#### THE TASK:
Transcribe all the entries word for word, skipping the pictures.
PROVIDED INFORMATION: Begin
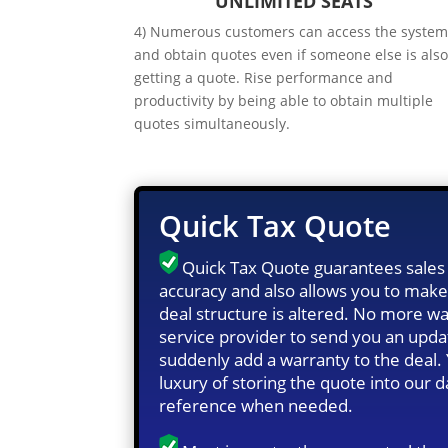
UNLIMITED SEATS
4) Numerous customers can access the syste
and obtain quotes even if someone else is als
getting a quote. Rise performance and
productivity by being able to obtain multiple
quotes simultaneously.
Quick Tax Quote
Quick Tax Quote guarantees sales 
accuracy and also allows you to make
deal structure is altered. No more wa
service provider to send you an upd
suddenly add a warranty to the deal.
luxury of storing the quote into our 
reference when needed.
PROVIDED INFORMATION: End
#### RESPONSE TO THIS TASK:
UNLIMITED SEATS
4) Numerous customers can access the syste
and obtain quotes even if someone else is als
getting a quote. Rise performance and
productivity by being able to obtain multiple
quotes simultaneously.
Quick Tax Quote
Quick Tax Quote guarantees sales 
accuracy and also allows you to make
deal structure is altered. No more wa
service provider to send you an upd
suddenly add a warranty to the deal.
luxury of storing the quote into our 
reference when needed.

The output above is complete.